Start of DATA

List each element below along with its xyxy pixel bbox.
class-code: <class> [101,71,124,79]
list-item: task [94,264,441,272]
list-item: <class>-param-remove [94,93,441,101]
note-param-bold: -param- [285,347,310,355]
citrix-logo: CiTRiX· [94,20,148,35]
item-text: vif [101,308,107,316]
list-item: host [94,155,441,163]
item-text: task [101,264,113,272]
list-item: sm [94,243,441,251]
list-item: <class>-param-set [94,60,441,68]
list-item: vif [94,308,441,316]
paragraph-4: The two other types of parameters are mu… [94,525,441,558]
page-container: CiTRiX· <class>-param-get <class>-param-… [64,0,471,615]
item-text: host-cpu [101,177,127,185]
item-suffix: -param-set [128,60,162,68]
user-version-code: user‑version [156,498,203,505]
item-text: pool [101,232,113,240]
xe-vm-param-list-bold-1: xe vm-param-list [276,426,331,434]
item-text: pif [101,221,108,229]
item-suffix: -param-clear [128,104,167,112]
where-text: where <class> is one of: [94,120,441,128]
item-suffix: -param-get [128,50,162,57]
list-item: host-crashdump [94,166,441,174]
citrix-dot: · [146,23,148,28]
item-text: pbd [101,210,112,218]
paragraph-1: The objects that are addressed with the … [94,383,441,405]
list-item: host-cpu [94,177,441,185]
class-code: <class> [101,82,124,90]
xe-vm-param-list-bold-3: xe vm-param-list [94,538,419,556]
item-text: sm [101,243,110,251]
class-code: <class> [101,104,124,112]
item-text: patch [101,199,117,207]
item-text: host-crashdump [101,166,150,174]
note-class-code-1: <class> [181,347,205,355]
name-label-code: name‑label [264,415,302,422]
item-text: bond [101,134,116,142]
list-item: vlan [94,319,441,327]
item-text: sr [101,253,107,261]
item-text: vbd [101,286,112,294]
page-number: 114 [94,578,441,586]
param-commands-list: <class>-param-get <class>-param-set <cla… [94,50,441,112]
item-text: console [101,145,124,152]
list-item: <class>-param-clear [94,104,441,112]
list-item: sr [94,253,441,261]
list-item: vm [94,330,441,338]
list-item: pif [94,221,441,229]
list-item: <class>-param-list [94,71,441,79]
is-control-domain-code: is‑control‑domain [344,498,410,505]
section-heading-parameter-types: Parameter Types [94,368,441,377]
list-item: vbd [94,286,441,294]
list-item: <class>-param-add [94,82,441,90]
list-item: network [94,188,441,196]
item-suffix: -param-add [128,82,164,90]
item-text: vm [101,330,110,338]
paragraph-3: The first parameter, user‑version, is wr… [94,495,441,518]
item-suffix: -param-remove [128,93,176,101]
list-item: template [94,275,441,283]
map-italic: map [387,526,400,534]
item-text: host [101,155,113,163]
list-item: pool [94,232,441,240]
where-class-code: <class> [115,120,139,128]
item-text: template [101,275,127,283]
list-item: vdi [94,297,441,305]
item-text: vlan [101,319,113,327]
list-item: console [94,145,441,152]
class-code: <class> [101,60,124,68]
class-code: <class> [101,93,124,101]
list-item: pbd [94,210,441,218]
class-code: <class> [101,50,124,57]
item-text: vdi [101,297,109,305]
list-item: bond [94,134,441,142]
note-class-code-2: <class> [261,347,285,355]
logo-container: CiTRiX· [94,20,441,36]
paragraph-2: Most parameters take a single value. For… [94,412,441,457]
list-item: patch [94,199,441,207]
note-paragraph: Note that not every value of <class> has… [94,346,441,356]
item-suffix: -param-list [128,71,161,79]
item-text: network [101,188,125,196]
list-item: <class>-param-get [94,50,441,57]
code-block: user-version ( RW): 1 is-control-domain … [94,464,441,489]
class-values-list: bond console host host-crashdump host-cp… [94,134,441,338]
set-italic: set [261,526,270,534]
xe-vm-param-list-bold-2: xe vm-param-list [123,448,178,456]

End of DATA

Output every entry exactly as it appears.

List each element below along with its xyxy pixel bbox.
class-code: <class> [101,71,124,79]
list-item: task [94,264,441,272]
list-item: <class>-param-remove [94,93,441,101]
note-param-bold: -param- [285,347,310,355]
citrix-logo: CiTRiX· [94,20,148,35]
item-text: vif [101,308,107,316]
list-item: host [94,155,441,163]
item-text: task [101,264,113,272]
list-item: sm [94,243,441,251]
list-item: <class>-param-set [94,60,441,68]
list-item: vif [94,308,441,316]
paragraph-4: The two other types of parameters are mu… [94,525,441,558]
page-container: CiTRiX· <class>-param-get <class>-param-… [64,0,471,615]
item-text: host-cpu [101,177,127,185]
item-suffix: -param-set [128,60,162,68]
user-version-code: user‑version [156,498,203,505]
item-text: pool [101,232,113,240]
xe-vm-param-list-bold-1: xe vm-param-list [276,426,331,434]
item-text: pif [101,221,108,229]
item-suffix: -param-clear [128,104,167,112]
where-text: where <class> is one of: [94,120,441,128]
item-suffix: -param-get [128,50,162,57]
list-item: host-crashdump [94,166,441,174]
citrix-dot: · [146,23,148,28]
item-text: pbd [101,210,112,218]
paragraph-1: The objects that are addressed with the … [94,383,441,405]
list-item: host-cpu [94,177,441,185]
class-code: <class> [101,82,124,90]
xe-vm-param-list-bold-3: xe vm-param-list [94,538,419,556]
item-text: sm [101,243,110,251]
class-code: <class> [101,104,124,112]
item-text: patch [101,199,117,207]
item-text: host-crashdump [101,166,150,174]
note-class-code-1: <class> [181,347,205,355]
name-label-code: name‑label [264,415,302,422]
item-text: bond [101,134,116,142]
list-item: vlan [94,319,441,327]
item-text: sr [101,253,107,261]
item-text: vbd [101,286,112,294]
page-number: 114 [94,578,441,586]
param-commands-list: <class>-param-get <class>-param-set <cla… [94,50,441,112]
item-text: console [101,145,124,152]
list-item: <class>-param-clear [94,104,441,112]
list-item: sr [94,253,441,261]
list-item: vm [94,330,441,338]
list-item: pif [94,221,441,229]
list-item: <class>-param-list [94,71,441,79]
is-control-domain-code: is‑control‑domain [344,498,410,505]
section-heading-parameter-types: Parameter Types [94,368,441,377]
list-item: vbd [94,286,441,294]
list-item: <class>-param-add [94,82,441,90]
list-item: network [94,188,441,196]
item-suffix: -param-add [128,82,164,90]
item-text: vm [101,330,110,338]
paragraph-3: The first parameter, user‑version, is wr… [94,495,441,518]
item-suffix: -param-remove [128,93,176,101]
list-item: template [94,275,441,283]
map-italic: map [387,526,400,534]
item-text: host [101,155,113,163]
list-item: pool [94,232,441,240]
where-class-code: <class> [115,120,139,128]
item-text: template [101,275,127,283]
list-item: vdi [94,297,441,305]
item-text: vlan [101,319,113,327]
list-item: console [94,145,441,152]
class-code: <class> [101,60,124,68]
class-code: <class> [101,93,124,101]
list-item: pbd [94,210,441,218]
class-code: <class> [101,50,124,57]
item-text: vdi [101,297,109,305]
list-item: bond [94,134,441,142]
note-class-code-2: <class> [261,347,285,355]
logo-container: CiTRiX· [94,20,441,36]
paragraph-2: Most parameters take a single value. For… [94,412,441,457]
list-item: patch [94,199,441,207]
note-paragraph: Note that not every value of <class> has… [94,346,441,356]
item-suffix: -param-list [128,71,161,79]
item-text: network [101,188,125,196]
list-item: <class>-param-get [94,50,441,57]
code-block: user-version ( RW): 1 is-control-domain … [94,464,441,489]
class-values-list: bond console host host-crashdump host-cp… [94,134,441,338]
set-italic: set [261,526,270,534]
xe-vm-param-list-bold-2: xe vm-param-list [123,448,178,456]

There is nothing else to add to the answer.